TASK STATEMENT
An acceptable answer repeats exactly the line with "Properties on Map" and each line after it through the end of the entries, and includes nothing else.

ENTRIES PROVIDED
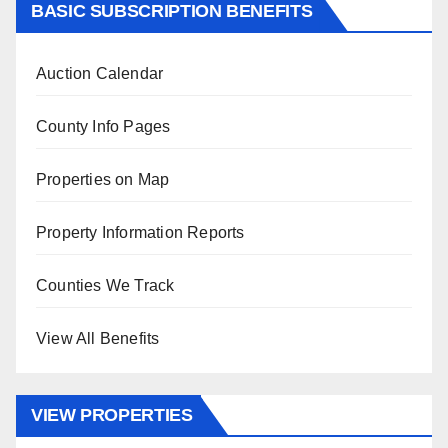
BASIC SUBSCRIPTION BENEFITS
Auction Calendar
County Info Pages
Properties on Map
Property Information Reports
Counties We Track
View All Benefits
VIEW PROPERTIES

OUTPUT BELOW
Properties on Map
Property Information Reports
Counties We Track
View All Benefits
VIEW PROPERTIES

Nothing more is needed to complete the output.